[Exercise]
Go through the listing below and repeat it exactly, omitting each picture.
- - - -
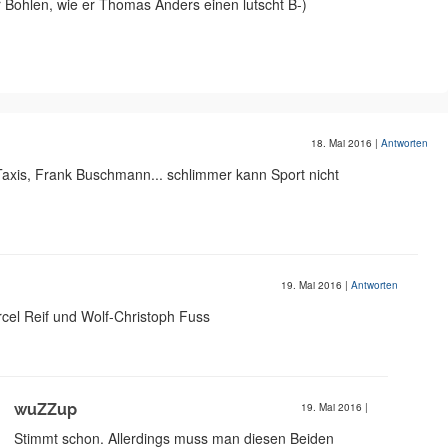
r Bohlen, wie er Thomas Anders einen lutscht B-)
18. Mai 2016
|
Antworten
Taxis, Frank Buschmann... schlimmer kann Sport nicht
19. Mai 2016
|
Antworten
rcel Reif und Wolf-Christoph Fuss
wuZZup
19. Mai 2016
|
Stimmt schon. Allerdings muss man diesen Beiden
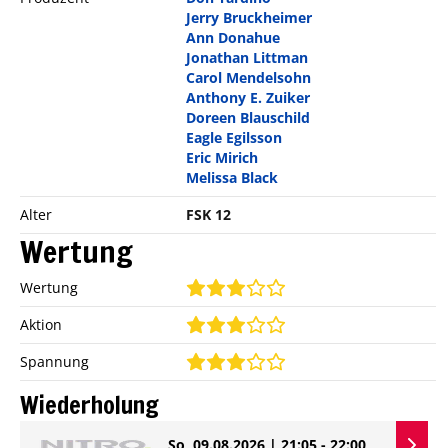
Jerry Bruckheimer
Ann Donahue
Jonathan Littman
Carol Mendelsohn
Anthony E. Zuiker
Doreen Blauschild
Eagle Egilsson
Eric Mirich
Melissa Black
Alter
FSK 12
Wertung
Wertung
Aktion
Spannung
Wiederholung
So, 09.08.2026 | 21:05 - 22:00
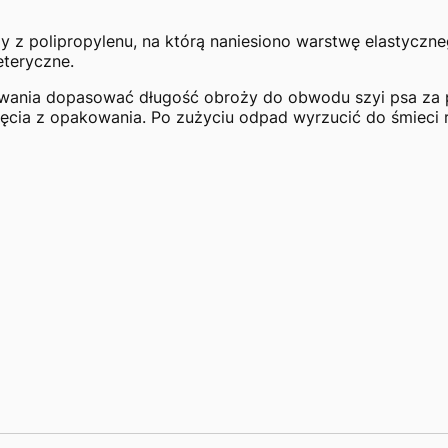
y z polipropylenu, na którą naniesiono warstwę elastyczn
eteryczne.
wania dopasować długość obroży do obwodu szyi psa za p
jęcia z opakowania. Po zużyciu odpad wyrzucić do śmieci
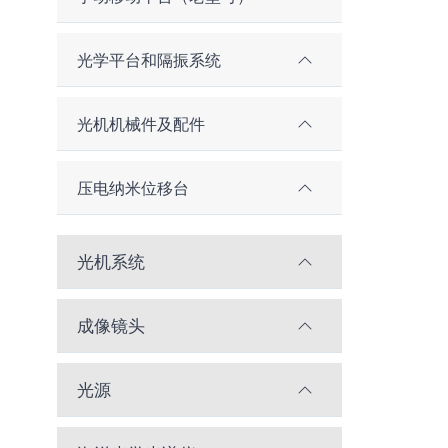
光学平台和隔振系统
光机机械件及配件
压电纳米位移台
光机系统
成像镜头
光源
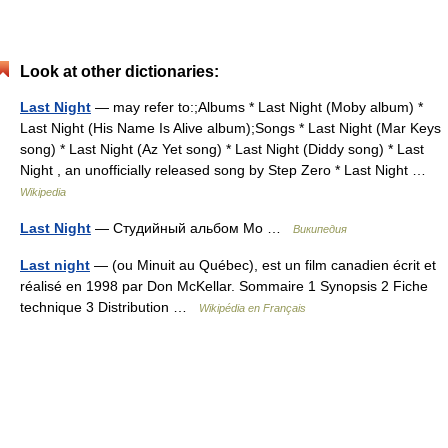
Look at other dictionaries:
Last Night
— may refer to:;Albums * Last Night (Moby album) *
Last Night (His Name Is Alive album);Songs * Last Night (Mar Keys
song) * Last Night (Az Yet song) * Last Night (Diddy song) * Last
Night , an unofficially released song by Step Zero * Last Night …
Wikipedia
Last Night
— Студийный альбом Mo …
Википедия
Last night
— (ou Minuit au Québec), est un film canadien écrit et
réalisé en 1998 par Don McKellar. Sommaire 1 Synopsis 2 Fiche
technique 3 Distribution …
Wikipédia en Français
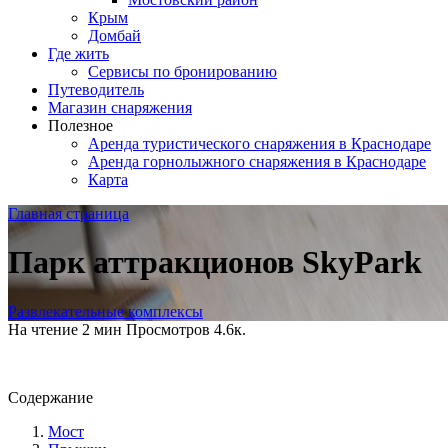
Крым
Домбай
Где жить
Сервисы по бронированию
Путеводитель
Магазин снаряжения
Полезное
Аренда туристического снаряжения в Краснодаре
Аренда горнолыжного снаряжения в Краснодаре
Карта
Главная страница
Парк аттракционов SkyPark
Развлекательные комплексы
На чтение
2 мин
Просмотров
4.6к.
Содержание
Мост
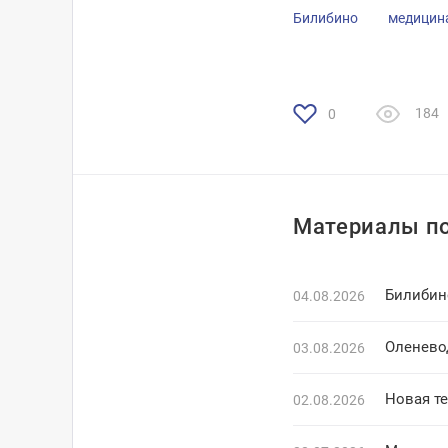
Билибино
медицин
184
0
Материалы по
Билибин
04.08.2026
Оленево
03.08.2026
Новая т
02.08.2026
- - - -
[Answer for this exercise]
r Bohlen, wie er Thomas Anders einen lutscht B-)
18. Mai 2016
|
Antworten
Taxis, Frank Buschmann... schlimmer kann Sport nicht
19. Mai 2016
|
Antworten
rcel Reif und Wolf-Christoph Fuss
wuZZup
19. Mai 2016
|
Stimmt schon. Allerdings muss man diesen Beiden
Jerry Bruckheimer
Ann Donahue
Jonathan Littman
Carol Mendelsohn
Anthony E. Zuiker
Doreen Blauschild
Eagle Egilsson
Eric Mirich
Melissa Black
Alter
FSK 12
Wertung
Wertung
Aktion
Spannung
Wiederholung
So, 09.08.2026 | 21:05 - 22:00
y z polipropylenu, na którą naniesiono warstwę elastyczn
eteryczne.
wania dopasować długość obroży do obwodu szyi psa za p
jęcia z opakowania. Po zużyciu odpad wyrzucić do śmieci
光学平台和隔振系统
光机机械件及配件
压电纳米位移台
光机系统
成像镜头
光源
Look at other dictionaries:
Last Night
— may refer to:;Albums * Last Night (Moby album) *
Last Night (His Name Is Alive album);Songs * Last Night (Mar Keys
song) * Last Night (Az Yet song) * Last Night (Diddy song) * Last
Night , an unofficially released song by Step Zero * Last Night …
Wikipedia
Last Night
— Студийный альбом Mo …
Википедия
Last night
— (ou Minuit au Québec), est un film canadien écrit et
réalisé en 1998 par Don McKellar. Sommaire 1 Synopsis 2 Fiche
technique 3 Distribution …
Wikipédia en Français
Крым
Домбай
Где жить
Сервисы по бронированию
Путеводитель
Магазин снаряжения
Полезное
Аренда туристического снаряжения в Краснодаре
Аренда горнолыжного снаряжения в Краснодаре
Карта
Главная страница
Парк аттракционов SkyPark
Развлекательные комплексы
На чтение
2 мин
Просмотров
4.6к.
Содержание
Мост
Билибино
медицин
184
0
Материалы по
Билибин
04.08.2026
Оленево
03.08.2026
Новая т
02.08.2026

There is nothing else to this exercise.